Portfolios are a way to organize your institution’s donors and prospects to ensure that everyone—at every level of gift—is being managed by a staff member and moved up the spectrum of giving. If you don’t have any designated major gift fundraisers, then you need to identify one or two senior staff who will each be responsible for managing a portfolio of prospects. Without this, you are probably working hard on your annual fund, but not upgrading the most promising of these donors into major givers. As a result, your major gifts program could be working the same prospects every year and not adding very many new ones.

What is a major gift?

This is a definition you determine for your organization. One way to do this: list your highest single gift donors. Scan down the list until you reach twice or three times the number of donors you can assign to portfolios at any one time. Consider whether that is a realistic minimum level for a “major gift” and adjust the level accordingly.
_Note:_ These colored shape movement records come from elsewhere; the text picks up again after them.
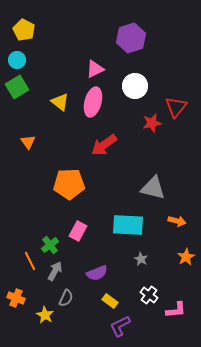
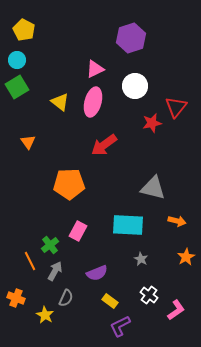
pink L-shape: rotated 30 degrees counterclockwise
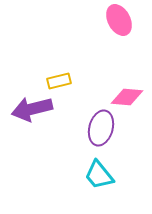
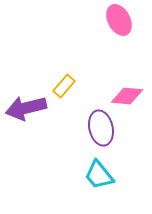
yellow rectangle: moved 5 px right, 5 px down; rotated 35 degrees counterclockwise
pink diamond: moved 1 px up
purple arrow: moved 6 px left, 1 px up
purple ellipse: rotated 28 degrees counterclockwise
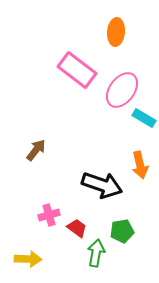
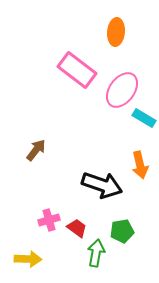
pink cross: moved 5 px down
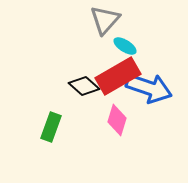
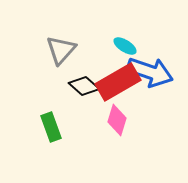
gray triangle: moved 44 px left, 30 px down
red rectangle: moved 6 px down
blue arrow: moved 1 px right, 16 px up
green rectangle: rotated 40 degrees counterclockwise
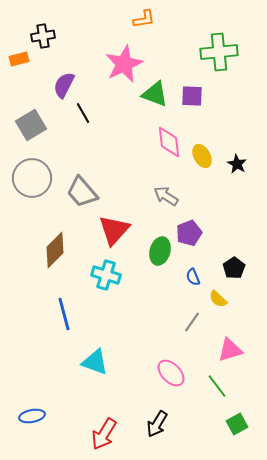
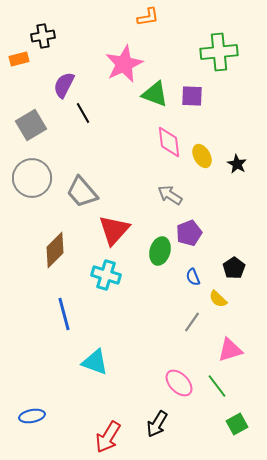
orange L-shape: moved 4 px right, 2 px up
gray arrow: moved 4 px right, 1 px up
pink ellipse: moved 8 px right, 10 px down
red arrow: moved 4 px right, 3 px down
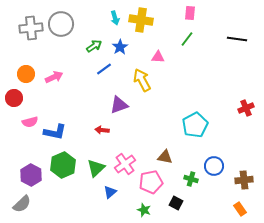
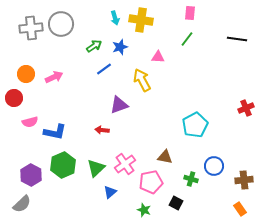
blue star: rotated 14 degrees clockwise
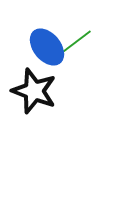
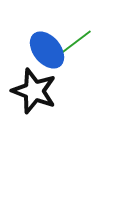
blue ellipse: moved 3 px down
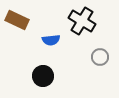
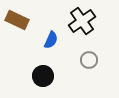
black cross: rotated 24 degrees clockwise
blue semicircle: rotated 60 degrees counterclockwise
gray circle: moved 11 px left, 3 px down
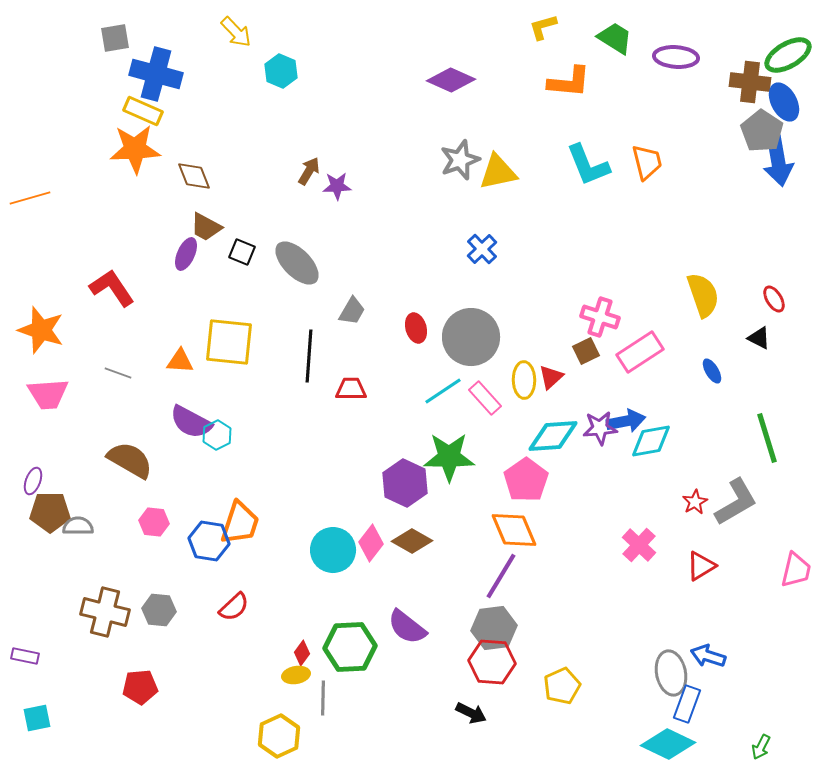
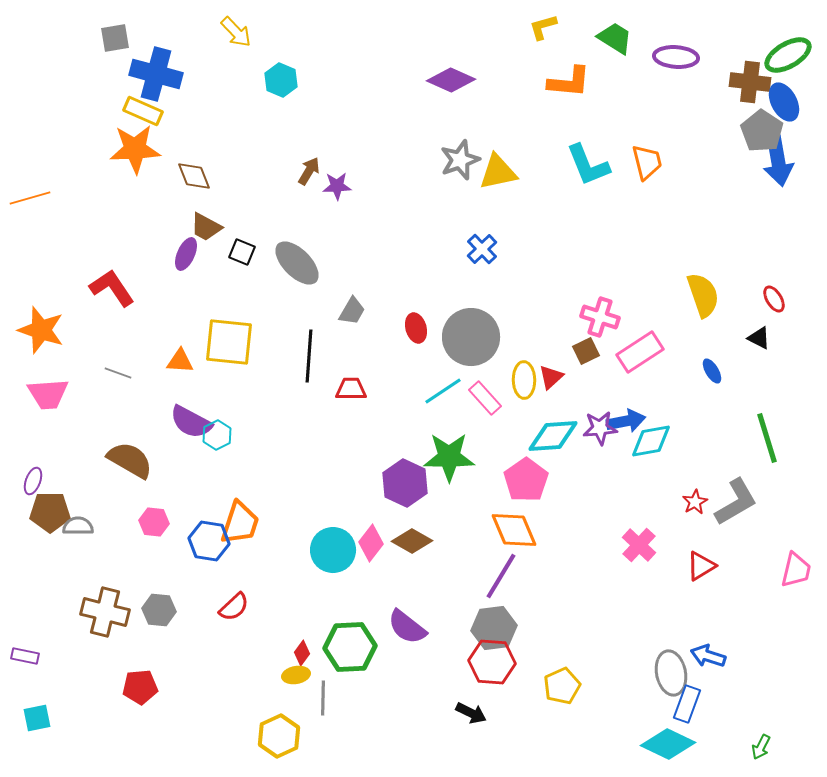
cyan hexagon at (281, 71): moved 9 px down
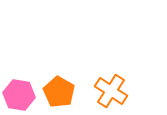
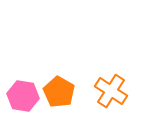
pink hexagon: moved 4 px right, 1 px down
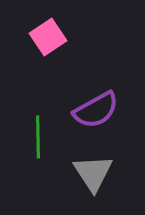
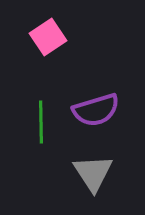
purple semicircle: rotated 12 degrees clockwise
green line: moved 3 px right, 15 px up
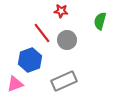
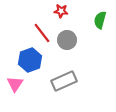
green semicircle: moved 1 px up
pink triangle: rotated 36 degrees counterclockwise
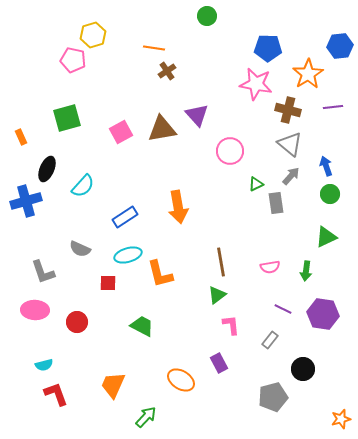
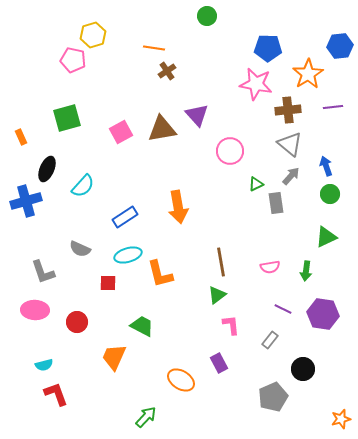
brown cross at (288, 110): rotated 20 degrees counterclockwise
orange trapezoid at (113, 385): moved 1 px right, 28 px up
gray pentagon at (273, 397): rotated 8 degrees counterclockwise
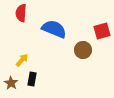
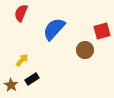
red semicircle: rotated 18 degrees clockwise
blue semicircle: rotated 70 degrees counterclockwise
brown circle: moved 2 px right
black rectangle: rotated 48 degrees clockwise
brown star: moved 2 px down
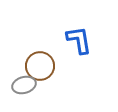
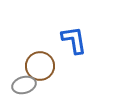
blue L-shape: moved 5 px left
For some organizations “major” can be as little as $1,000; but be sure you set a level that warrants the personal attention a portfolio system gives each prospect.

Typically, a full time major gift officer has a portfolio of 75 to 125 prospects. People with other assignments besides major gifts should be assigned smaller portfolios. Major gift officers with very high value prospects/donors requiring a lot of attention will have smaller portfolios.

The prospects in any one portfolio are drawn from four roughly equal groups:

  • Donors in stewardship—those who have recently made a major gift and should not be forgotten. This can also include planned gift donors.
  • Prospects to be solicited in the next 12 to 18 months for whom you are actively devising strategies.
  • Prospects in cultivation—those who have substantial gift capacity but are not currently ready for major gift solicitations.
  • Prospects in acquisition or discovery. These are usually lower level donors you want to turn into major donors.

The idea is to keep prospects flowing in and out of focused prospect management. Prospects put into a gift portfolio should already be qualified to be in there either by gift capacity or past giving to the institution.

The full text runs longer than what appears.